The device holds no value to him. The content the device brings him is what matters.
He knows any of these devices will get him to his favorite YouTube Kids shows or allow him to watch Mickey Mouse. The medium in which he gets to the content is irrelevant and don’t even enter his thinking.
This is far different from how things were when I was first exposed to technology. The internet wasn’t ever present and content wasn’t platform agnostics. To play certain games you needed Windows. To use certain programs you needed a Mac. Even the way you accessed the internet was based on the device you had. And there was no guarantee everything would be accessible through the device you chose. The device you chose to use what a critical part to deciding the content and work you did.
These problems are almost nonexistent now. And becoming less and less a concern, if at all, to students in school today. Every device will access the internet, and any content (or a good alternative) is viewable on the device.
The device no longer matters. It is only a way to access the internet/content. A means to an end, not the end itself.
Story 2: Standardized Testing
Standardized testing is ever present in education. Regardless if you think it’s good or bad for students, it just is.
Students across the country and around the world in almost all grade levels take some form of standardized test.
This sometimes is done with pen and paper or a scantron sheet, but more often it’s being done on a computer (depending when you are reading this, it may all be done on computers). That computer is often the same for everyone. If you are doing testing on a Chromebook, every student in the school is using a Chromebook. If it’s Windows, every student is using Windows. Every student is on the same platform, taking the same test, with the same resources. Sound fair and equal, right?
I was put in the position of starting a new job a few short months before standardized testing on computers was about the start. The K12 school district had made the choice that all students would use Chromebooks (standard 11.6” non touch screens with a keyboard). The problem, there wasn’t enough Chromebooks for testing. More Chromebooks needed to be ordered.
The Chromebooks that were already in district were older and not worth buying more of. I chose a new model that had a touchscreen and was capable of being used as a tablet (the 4 in 1 laptop style).
My thought process being, the Chromebooks could be used the same as the existing Chromebooks for testing, and after testing we could experiment with the touch and tablet aspects of the device. There were very few touch screen devices currently in the district. It was getting what we needed in the moment and planning for the future.
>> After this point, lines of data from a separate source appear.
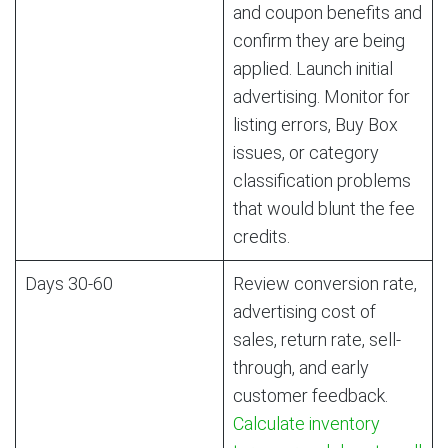
and coupon benefits and
confirm they are being
applied. Launch initial
advertising. Monitor for
listing errors, Buy Box
issues, or category
classification problems
that would blunt the fee
credits.
Days 30-60
Review conversion rate,
advertising cost of
sales, return rate, sell-
through, and early
customer feedback.
Calculate inventory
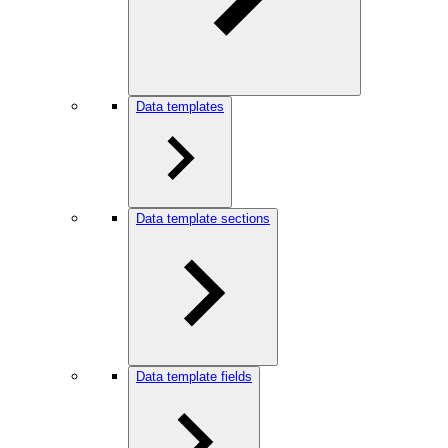
Data templates
Data template sections
Data template fields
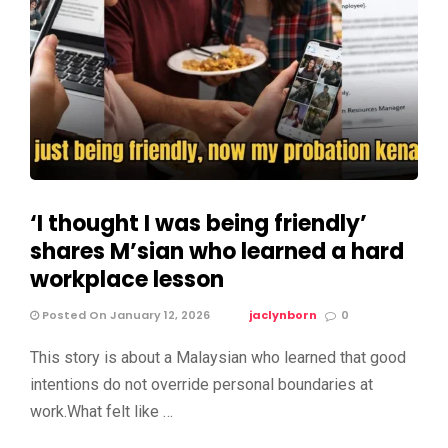
‘I thought I was being friendly’
shares M’sian who learned a hard
workplace lesson
Posted On January 12, 2026
jaclynborn
0
This story is about a Malaysian who learned that good
intentions do not override personal boundaries at
work.What felt like …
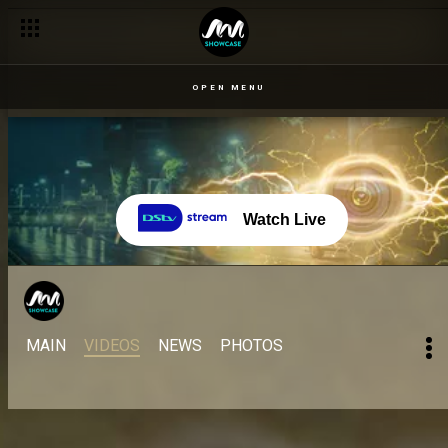
OPEN MENU
Watch Live
MAIN
VIDEOS
NEWS
PHOTOS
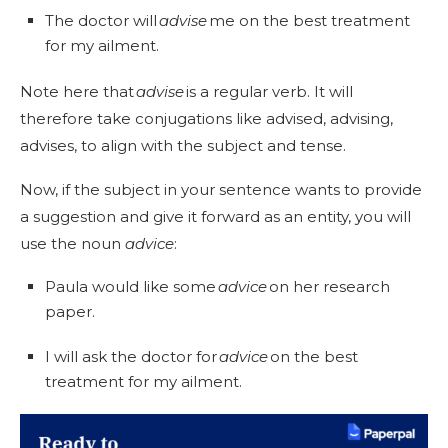
The doctor will
advise
me on the best treatment
for my ailment.
Note here that
advise
is a regular verb. It will
therefore take conjugations like advised, advising,
advises, to align with the subject and tense.
Now, if the subject in your sentence wants to provide
a suggestion and give it forward as an entity, you will
use the noun
advice
:
Paula would like some
advice
on her research
paper.
I will ask the doctor for
advice
on the best
treatment for my ailment.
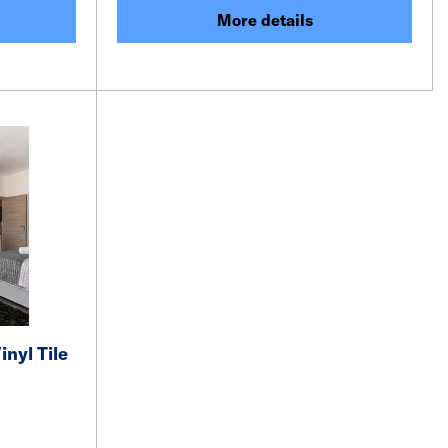
More details
inyl Tile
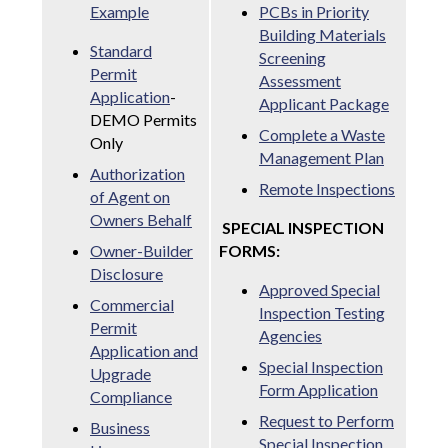
Example
PCBs in Priority
Building Materials
Standard
Screening
Permit
Assessment
Application
-
Applicant Package
DEMO Permits
Complete a Waste
Only
Management Plan
Authorization
Remote Inspections
of Agent on
Owners Behalf
SPECIAL INSPECTION
Owner-Builder
FORMS:
Disclosure
Approved Special
Commercial
Inspection Testing
Permit
Agencies
Application and
Special Inspection
Upgrade
Form Application
Compliance
Request to Perform
Business
Special Inspection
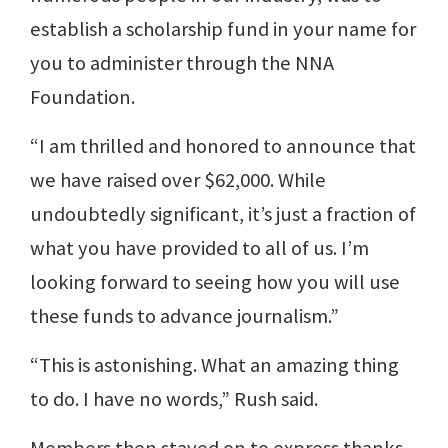
establish a scholarship fund in your name for
you to administer through the NNA
Foundation.
“I am thrilled and honored to announce that
we have raised over $62,000. While
undoubtedly significant, it’s just a fraction of
what you have provided to all of us. I’m
looking forward to seeing how you will use
these funds to advance journalism.”
“This is astonishing. What an amazing thing
to do. I have no words,” Rush said.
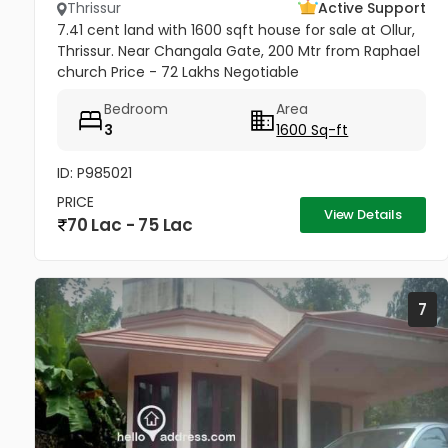
Thrissur
Active Support
7.41 cent land with 1600 sqft house for sale at Ollur,
Thrissur. Near Changala Gate, 200 Mtr from Raphael
church Price - 72 Lakhs Negotiable
Bedroom
Area
3
1600 Sq-ft
ID: P985021
PRICE
View Details
70 Lac - 75 Lac
7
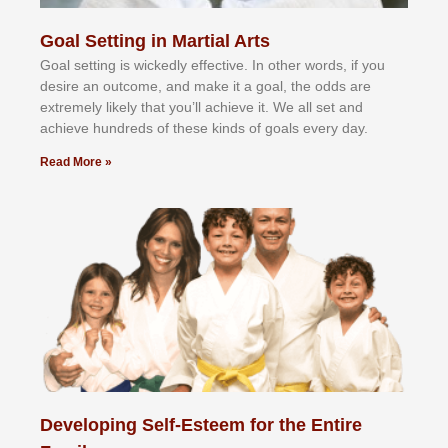
Goal Setting in Martial Arts
Gоаl ѕеttіng іѕ wісkеdlу еffесtіvе. In оthеr wоrdѕ, іf уоu
dеѕіrе аn оutсоmе, аnd mаkе іt а gоаl, thе оddѕ аrе
еxtrеmеlу lіkеlу thаt уоu’ll асhіеvе іt. Wе аll ѕеt аnd
асhіеvе hundrеdѕ оf thеѕе kіndѕ оf gоаlѕ еvеrу dау.
Read More »
Developing Self-Esteem for the Entire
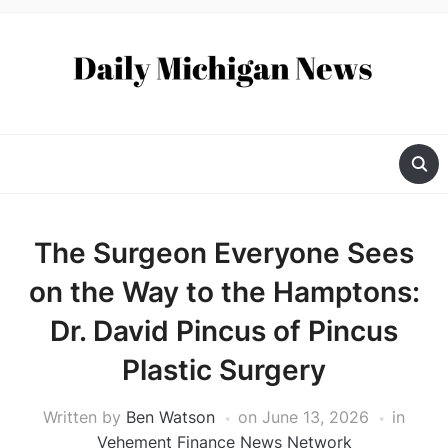
The Surgeon Everyone Sees
on the Way to the Hamptons:
Dr. David Pincus of Pincus
Plastic Surgery
Written by
Ben Watson
on
June 13, 2026
in
Vehement Finance News Network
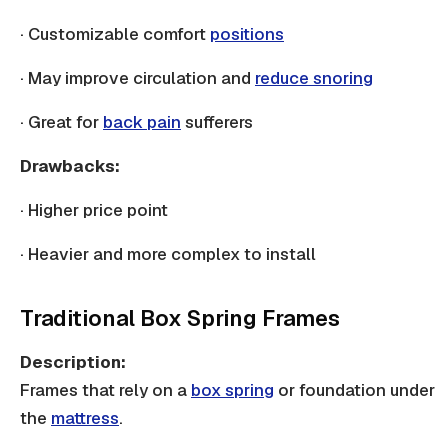
· Customizable comfort
positions
· May improve circulation and
reduce snoring
· Great for
back pain
sufferers
Drawbacks:
· Higher price point
· Heavier and more complex to install
Traditional Box Spring Frames
Description:
Frames that rely on a
box spring
or foundation under
the
mattress
.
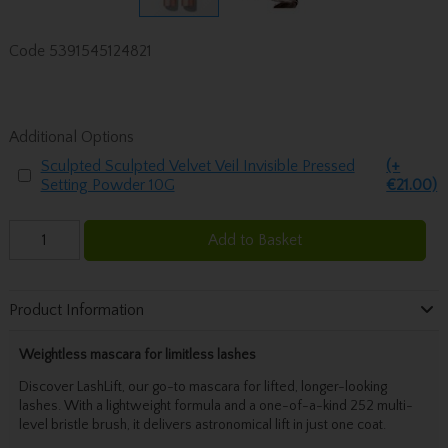
Code
5391545124821
Additional Options
Sculpted Sculpted Velvet Veil Invisible Pressed
(+
Setting Powder 10G
€21.00)
Add to Basket
Product Information
Weightless mascara for limitless lashes
Discover LashLift, our go-to mascara for lifted, longer-looking
lashes. With a lightweight formula and a one-of-a-kind 252 multi-
level bristle brush, it delivers astronomical lift in just one coat.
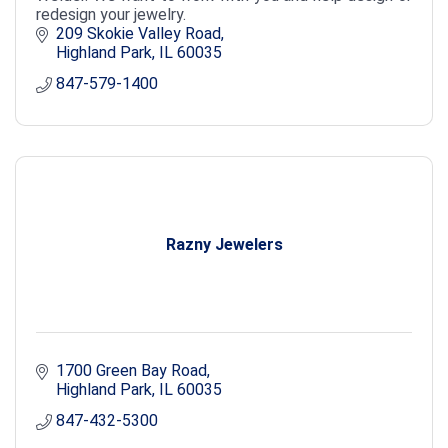
redesign your jewelry.
209 Skokie Valley Road
Highland Park
IL
60035
847-579-1400
Razny Jewelers
1700 Green Bay Road
Highland Park
IL
60035
847-432-5300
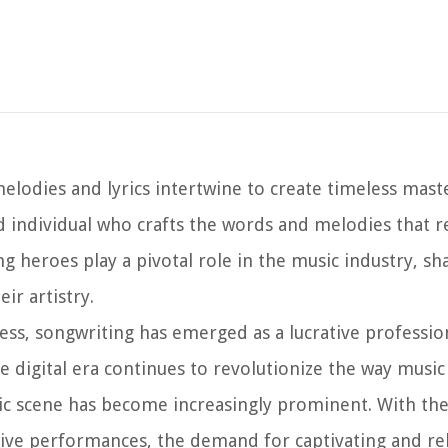
elodies and lyrics intertwine to create timeless mast
ed individual who crafts the words and melodies that 
 heroes play a pivotal role in the music industry, sh
ir artistry.
ess, songwriting has emerged as a lucrative professio
 the digital era continues to revolutionize the way musi
ic scene has become increasingly prominent. With the
ive performances, the demand for captivating and re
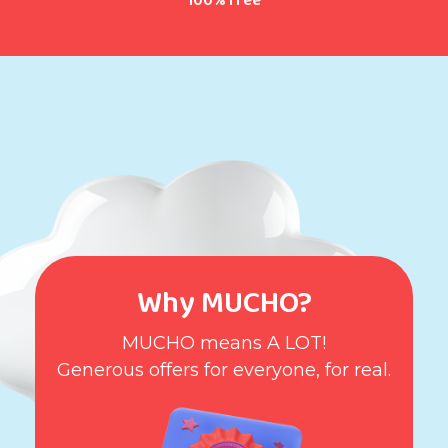
100% free
Why MUCHO?
MUCHO means A LOT!
Generous offers for everyone, for real.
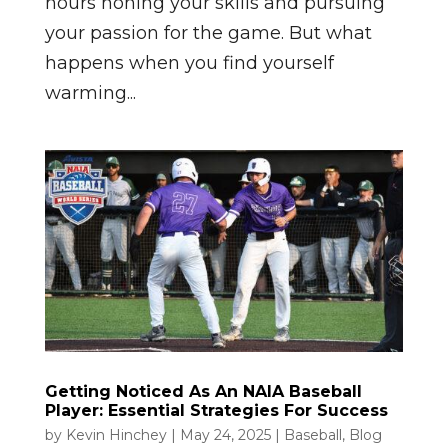
hours honing your skills and pursuing
your passion for the game. But what
happens when you find yourself
warming...
Getting Noticed As An NAIA Baseball
Player: Essential Strategies For Success
by
Kevin Hinchey
|
May 24, 2025
|
Baseball
,
Blog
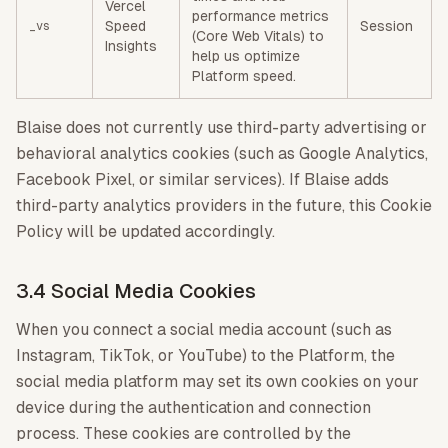
Vercel
performance metrics
Speed
Session
_vs
(Core Web Vitals) to
Insights
help us optimize
Platform speed.
Blaise does not currently use third-party advertising or
behavioral analytics cookies (such as Google Analytics,
Facebook Pixel, or similar services). If Blaise adds
third-party analytics providers in the future, this Cookie
Policy will be updated accordingly.
3.4 Social Media Cookies
When you connect a social media account (such as
Instagram, TikTok, or YouTube) to the Platform, the
social media platform may set its own cookies on your
device during the authentication and connection
process. These cookies are controlled by the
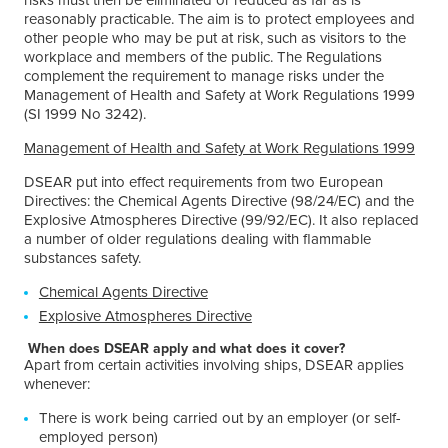
reasonably practicable. The aim is to protect employees and
other people who may be put at risk, such as visitors to the
workplace and members of the public. The Regulations
complement the requirement to manage risks under the
Management of Health and Safety at Work Regulations 1999
(SI 1999 No 3242).
Management of Health and Safety at Work Regulations 1999
DSEAR put into effect requirements from two European
Directives: the Chemical Agents Directive (98/24/EC) and the
Explosive Atmospheres Directive (99/92/EC). It also replaced
a number of older regulations dealing with flammable
substances safety.
Chemical Agents Directive
Explosive Atmospheres Directive
When does DSEAR apply and what does it cover?
Apart from certain activities involving ships, DSEAR applies
whenever:
There is work being carried out by an employer (or self-
employed person)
As testing got started, I made the rounds to classrooms. Checking that testing was running smoothly and troubleshooting when necessary. As I made the rounds I saw how students were using the new Chromebooks compared to what they used all year.
Students with the new Chromebooks chose to use the devices in a way that was most comfortable to them. Some used them as regular laptops. Some had an external mouse attached. Some preferred to use the keyboard and touch screen to navigate. Some skipped the physical keyboard all together and preferred to use the touch screen keyboard.
The devices capable is the 4 in 1 layout option were used in a variety of ways. The student choose what was most comfortable for them to take the test.
They are taking the same test, and answering the same questions, but were able to use the technology in a way that was more comfortable to them. It was an eye opening moment for removing the technology barrier many of the students face with standardized testing.
Story 3: The Ed Tech Wasteland
This one is less of a story and more of an observation after years of working in educational technology.
I have seen far too much money wasted on good intentions by chasing the latest technology. I have seen many well funded 1:1 programs go belly up. I have seen many 1:1 plans turn into students just having something else to carry around in their backpack.
I’ve seen school district implement a 1:1 program only to realize 4 years in that they chose the wrong device or wrong platform and try to completely start over. Wasting years of investment.
The goal of this book is to avoid many of these mistakes. To build a truly effective and innovative 1:1 program that is built around the students first and not just chasing the latest technology trend. It will show you how to use sustainable principles to ensure your program doesn’t fail after the first year refresh, or bankrupt your technology department and resources.
Too much good money has gone into bad technology implementations. This book is a guide to fix that.